Available data START

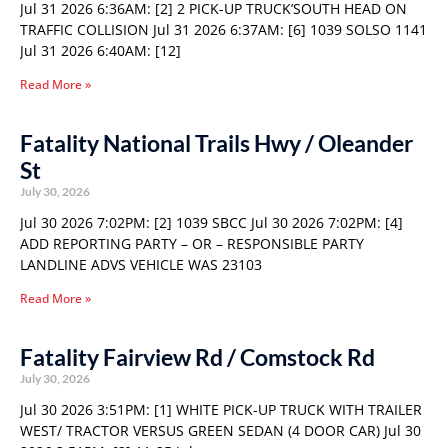
Jul 31 2026 6:36AM: [2] 2 PICK-UP TRUCK’SOUTH HEAD ON
TRAFFIC COLLISION Jul 31 2026 6:37AM: [6] 1039 SOLSO 1141
Jul 31 2026 6:40AM: [12]
Read More »
Fatality National Trails Hwy / Oleander
St
July 30, 2026
Jul 30 2026 7:02PM: [2] 1039 SBCC Jul 30 2026 7:02PM: [4]
ADD REPORTING PARTY – OR – RESPONSIBLE PARTY
LANDLINE ADVS VEHICLE WAS 23103
Read More »
Fatality Fairview Rd / Comstock Rd
July 30, 2026
Jul 30 2026 3:51PM: [1] WHITE PICK-UP TRUCK WITH TRAILER
WEST/ TRACTOR VERSUS GREEN SEDAN (4 DOOR CAR) Jul 30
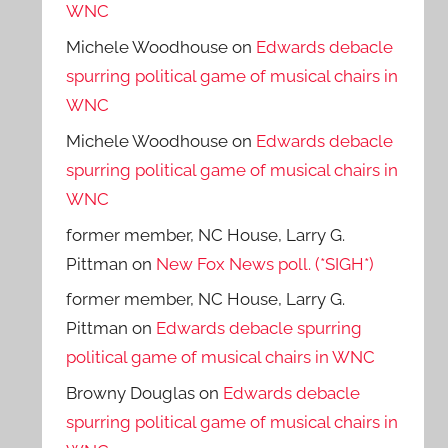
WNC
Michele Woodhouse
on
Edwards debacle
spurring political game of musical chairs in
WNC
Michele Woodhouse
on
Edwards debacle
spurring political game of musical chairs in
WNC
former member, NC House, Larry G.
Pittman
on
New Fox News poll. (*SIGH*)
former member, NC House, Larry G.
Pittman
on
Edwards debacle spurring
political game of musical chairs in WNC
Browny Douglas
on
Edwards debacle
spurring political game of musical chairs in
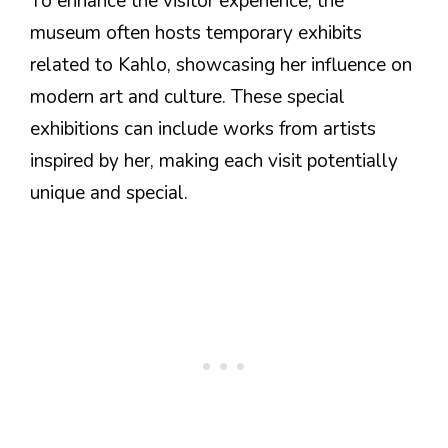
To enhance the visitor experience, the
museum often hosts temporary exhibits
related to Kahlo, showcasing her influence on
modern art and culture. These special
exhibitions can include works from artists
inspired by her, making each visit potentially
unique and special.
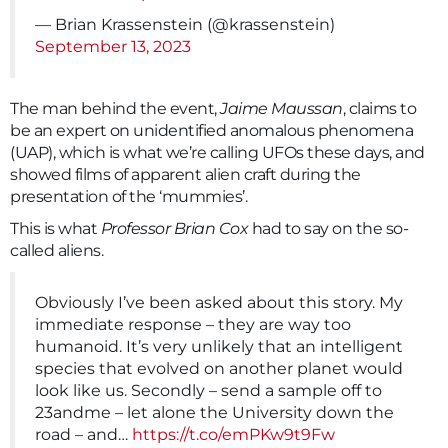
— Brian Krassenstein (@krassenstein)
September 13, 2023
The man behind the event,
Jaime Maussan
, claims to
be an expert on unidentified anomalous phenomena
(UAP), which is what we’re calling UFOs these days, and
showed films of apparent alien craft during the
presentation of the ‘mummies’.
This is what
Professor Brian Cox
had to say on the so-
called aliens.
Obviously I’ve been asked about this story. My
immediate response – they are way too
humanoid. It’s very unlikely that an intelligent
species that evolved on another planet would
look like us. Secondly – send a sample off to
23andme – let alone the University down the
road – and…
https://t.co/emPKw9t9Fw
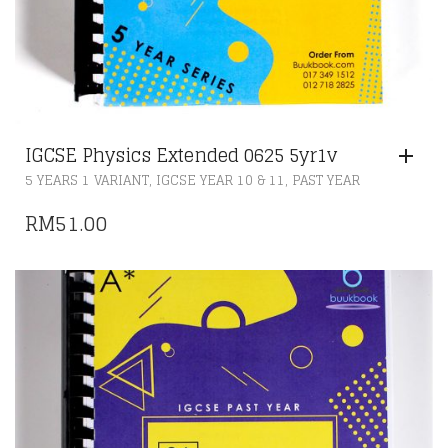
IGCSE Physics Extended 0625 5yr1v
,
,
5 YEARS 1 VARIANT
IGCSE YEAR 10 & 11
PAST YEAR
RM
51.00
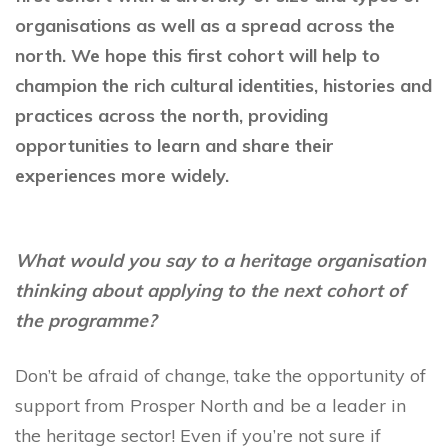
organisations as well as a spread across the
north. We hope this first cohort will help to
champion the rich cultural identities, histories and
practices across the north, providing
opportunities to learn and share their
experiences more widely.
What would you say to a heritage organisation
thinking about applying to the next cohort of
the programme?
Don’t be afraid of change, take the opportunity of
support from Prosper North and be a leader in
the heritage sector! Even if you’re not sure if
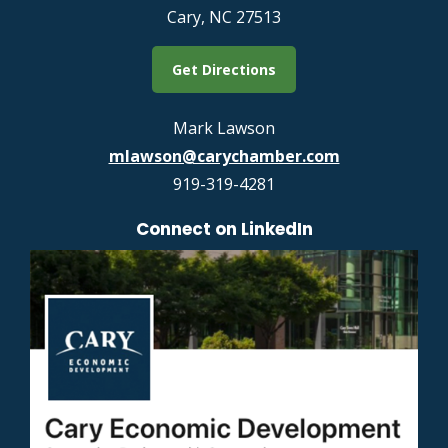
Cary, NC 27513
Get Directions
Mark Lawson
mlawson@carychamber.com
919-319-4281
Connect on LinkedIn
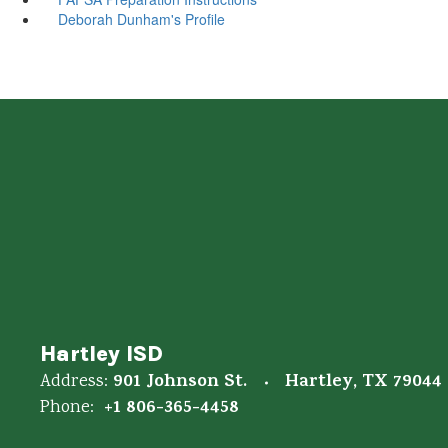
Deborah Dunham's Profile
Hartley ISD
901 Johnson St.
Hartley, TX 79044
Address:
+1 806-365-4458
Phone:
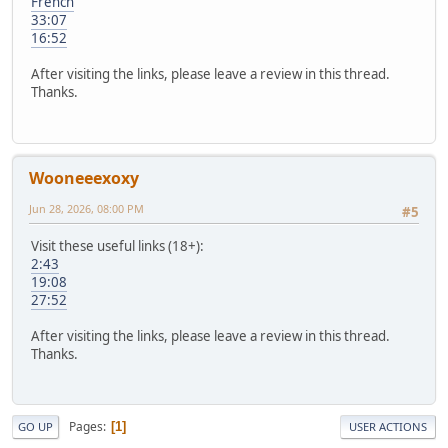
French
33:07
16:52
After visiting the links, please leave a review in this thread.
Thanks.
Wooneeexoxy
Jun 28, 2026, 08:00 PM
#5
Visit these useful links (18+):
2:43
19:08
27:52
After visiting the links, please leave a review in this thread.
Thanks.
Pages
1
GO UP
USER ACTIONS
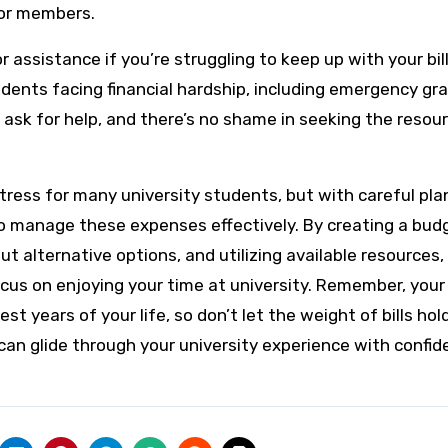
for members.
or assistance if you’re struggling to keep up with your bill
udents facing financial hardship, including emergency gra
o ask for help, and there’s no shame in seeking the resou
 stress for many university students, but with careful pla
to manage these expenses effectively. By creating a bud
t alternative options, and utilizing available resources,
ocus on enjoying your time at university. Remember, your
t years of your life, so don’t let the weight of bills hol
u can glide through your university experience with confi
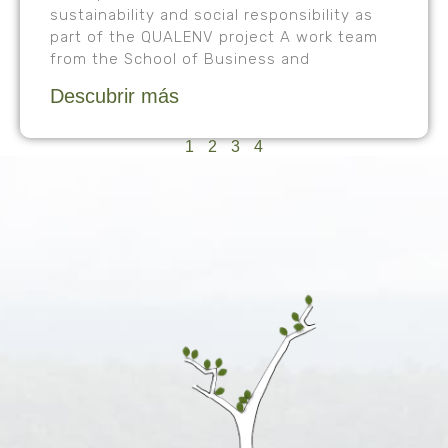
sustainability and social responsibility as
part of the QUALENV project A work team
from the School of Business and
Descubrir más
1
2
3
4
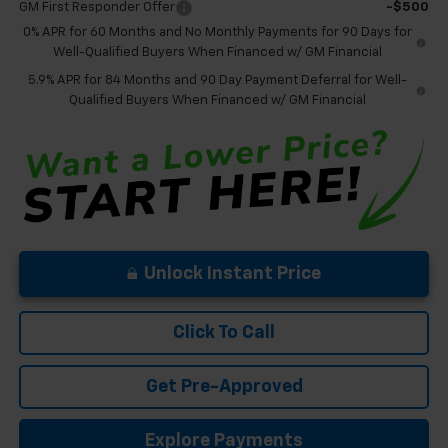
GM First Responder Offer
-$500
0% APR for 60 Months and No Monthly Payments for 90 Days for
Well-Qualified Buyers When Financed w/ GM Financial
5.9% APR for 84 Months and 90 Day Payment Deferral for Well-
Qualified Buyers When Financed w/ GM Financial
Unlock Instant Price
Click To Call
Get Pre-Approved
Explore Payments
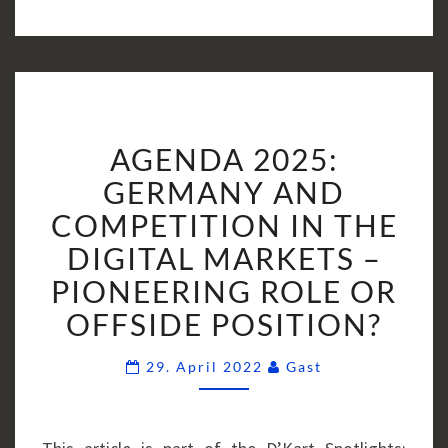
AGENDA
AGENDA 2025:
2025:
GERMANY
GERMANY AND
AND
COMPETITION IN THE
COMPETITION
DIGITAL MARKETS –
IN
PIONEERING ROLE OR
THE
DIGITAL
OFFSIDE POSITION?
MARKETS
–
Comments
29. April 2022
Gast
PIONEERING
ROLE
OR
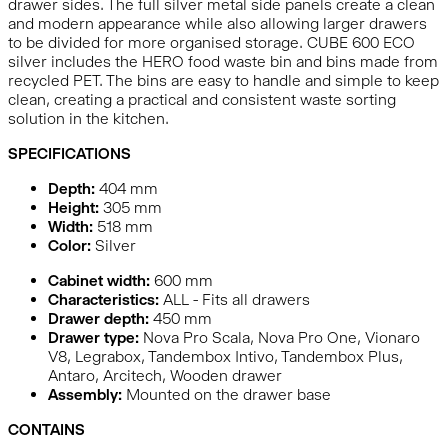
drawer sides. The full silver metal side panels create a clean
and modern appearance while also allowing larger drawers
to be divided for more organised storage. CUBE 600 ECO
silver includes the HERO food waste bin and bins made from
recycled PET. The bins are easy to handle and simple to keep
clean, creating a practical and consistent waste sorting
solution in the kitchen.
SPECIFICATIONS
Depth:
404
mm
Height:
305
mm
Width:
518
mm
Color:
Silver
Cabinet width:
600 mm
Characteristics:
ALL - Fits all drawers
Drawer depth:
450 mm
Drawer type:
Nova Pro Scala, Nova Pro One, Vionaro
V8, Legrabox, Tandembox Intivo, Tandembox Plus,
Antaro, Arcitech, Wooden drawer
Assembly:
Mounted on the drawer base
CONTAINS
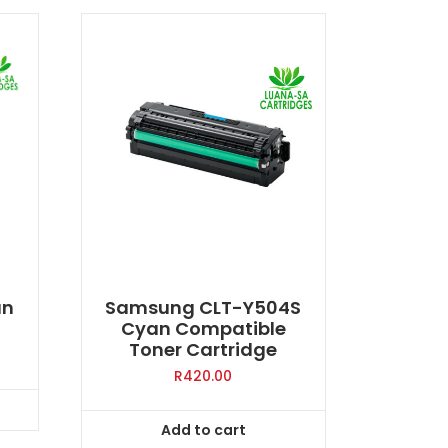
an
Samsung CLT-Y504S
Cyan Compatible
Toner Cartridge
R
420.00
Add to cart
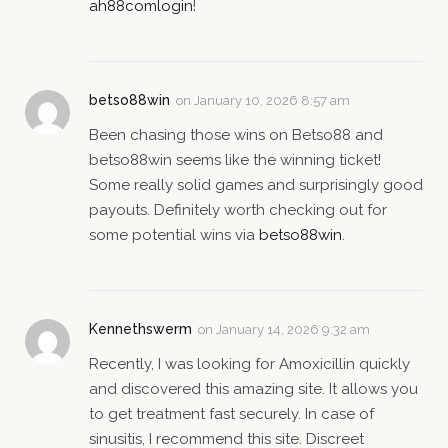
ah88comlogin
!
betso88win
on
January 10, 2026 8:57 am
Been chasing those wins on Betso88 and
betso88win seems like the winning ticket!
Some really solid games and surprisingly good
payouts. Definitely worth checking out for
some potential wins via
betso88win
.
Kennethswerm
on
January 14, 2026 9:32 am
Recently, I was looking for Amoxicillin quickly
and discovered this amazing site. It allows you
to get treatment fast securely. In case of
sinusitis, I recommend this site. Discreet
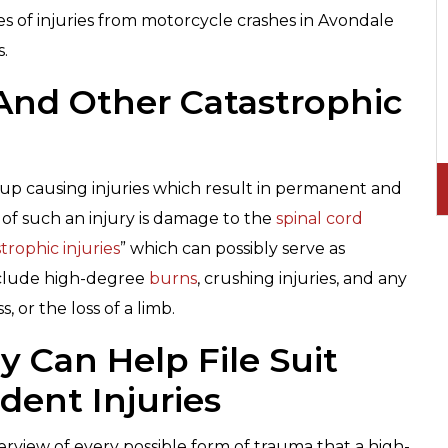
es of injuries from motorcycle crashes in Avondale
s.
And Other Catastrophic
p causing injuries which result in permanent and
e of such an injury is damage to the
spinal cord
trophic injuries
” which can possibly serve as
nclude high-degree
burns
, crushing injuries, and any
, or the loss of a limb.
 Can Help File Suit
dent Injuries
erview of every possible form of trauma that a high-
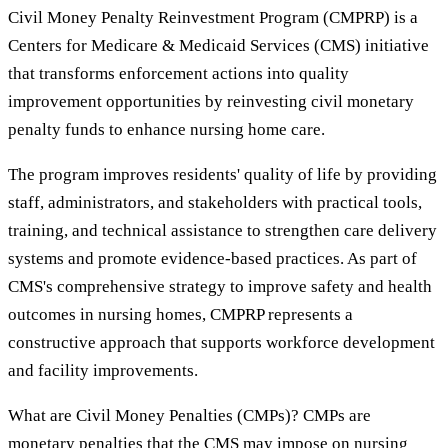
Civil Money Penalty Reinvestment Program (CMPRP) is a
Centers for Medicare & Medicaid Services (CMS) initiative
that transforms enforcement actions into quality
improvement opportunities by reinvesting civil monetary
penalty funds to enhance nursing home care.
The program improves residents' quality of life by providing
staff, administrators, and stakeholders with practical tools,
training, and technical assistance to strengthen care delivery
systems and promote evidence-based practices. As part of
CMS's comprehensive strategy to improve safety and health
outcomes in nursing homes, CMPRP represents a
constructive approach that supports workforce development
and facility improvements.
What are Civil Money Penalties (CMPs)? CMPs are
monetary penalties that the CMS may impose on nursing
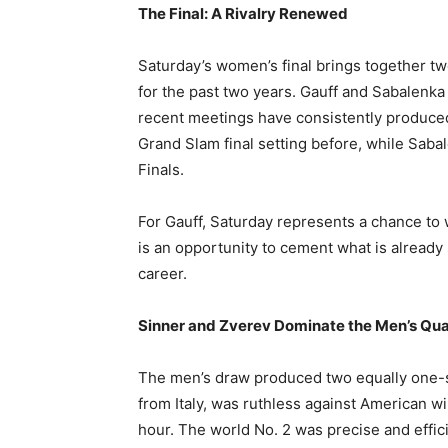
The Final: A Rivalry Renewed
Saturday’s women’s final brings together t
for the past two years. Gauff and Sabalenka 
recent meetings have consistently produced
Grand Slam final setting before, while Saba
Finals.
For Gauff, Saturday represents a chance to wi
is an opportunity to cement what is already
career.
Sinner and Zverev Dominate the Men’s Qua
The men’s draw produced two equally one-s
from Italy, was ruthless against American wi
hour. The world No. 2 was precise and effici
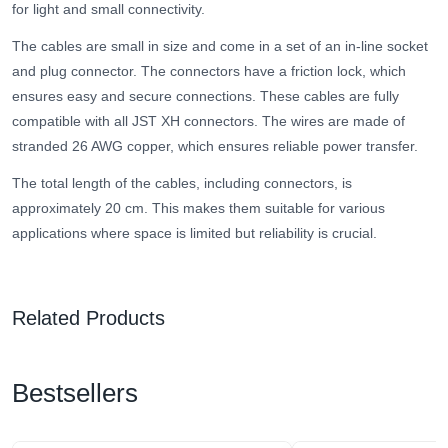
for light and small connectivity.
The cables are small in size and come in a set of an in-line socket
and plug connector. The connectors have a friction lock, which
ensures easy and secure connections. These cables are fully
compatible with all JST XH connectors. The wires are made of
stranded 26 AWG copper, which ensures reliable power transfer.
The total length of the cables, including connectors, is
approximately 20 cm. This makes them suitable for various
applications where space is limited but reliability is crucial.
Related Products
Bestsellers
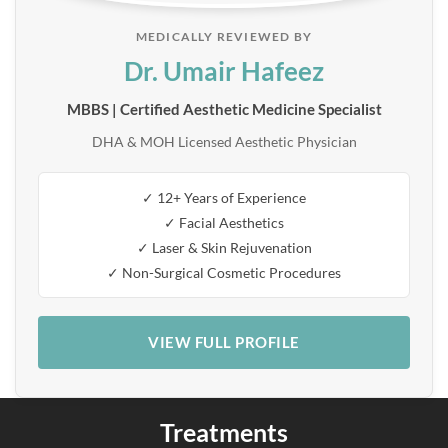
MEDICALLY REVIEWED BY
Dr. Umair Hafeez
MBBS | Certified Aesthetic Medicine Specialist
DHA & MOH Licensed Aesthetic Physician
✓ 12+ Years of Experience
✓ Facial Aesthetics
✓ Laser & Skin Rejuvenation
✓ Non-Surgical Cosmetic Procedures
VIEW FULL PROFILE
Treatments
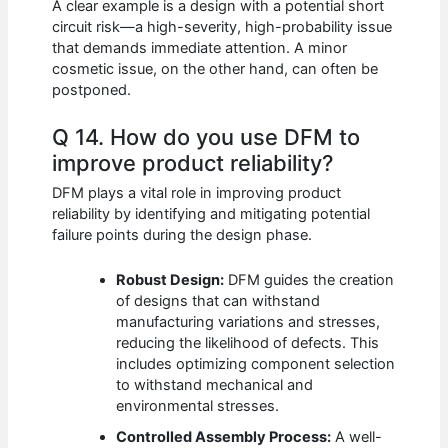
A clear example is a design with a potential short
circuit risk—a high-severity, high-probability issue
that demands immediate attention. A minor
cosmetic issue, on the other hand, can often be
postponed.
Q 14. How do you use DFM to
improve product reliability?
DFM plays a vital role in improving product
reliability by identifying and mitigating potential
failure points during the design phase.
Robust Design:
DFM guides the creation
of designs that can withstand
manufacturing variations and stresses,
reducing the likelihood of defects. This
includes optimizing component selection
to withstand mechanical and
environmental stresses.
Controlled Assembly Process:
A well-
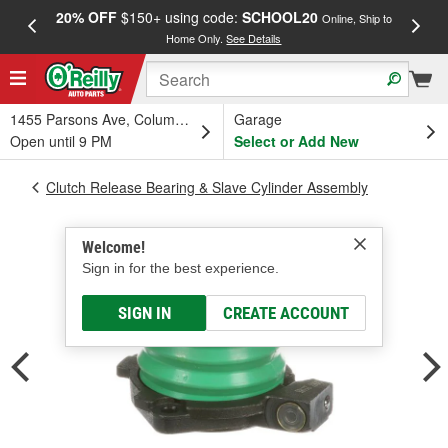
20% OFF
$150+ using code:
SCHOOL20
FREE
Online, Ship to
Home Only.
See Details
a
1455 Parsons Ave, Columbus, OH
Garage
Open until 9 PM
Select or Add New
Clutch Release Bearing & Slave Cylinder Assembly
Welcome!
Sign in for the best experience.
SIGN IN
CREATE ACCOUNT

Available data END

- **What the task asks**:
Output exactly the lines above that lie between the line with "practices across the north, providing" and the line with "Mark Lawson", those two lines included, and no pictures.

- **Task answer**:
practices across the north, providing
opportunities to learn and share their
experiences more widely.
What would you say to a heritage organisation
thinking about applying to the next cohort of
the programme?
Don’t be afraid of change, take the opportunity of
support from Prosper North and be a leader in
the heritage sector! Even if you’re not sure if
Cary, NC 27513
Get Directions
Mark Lawson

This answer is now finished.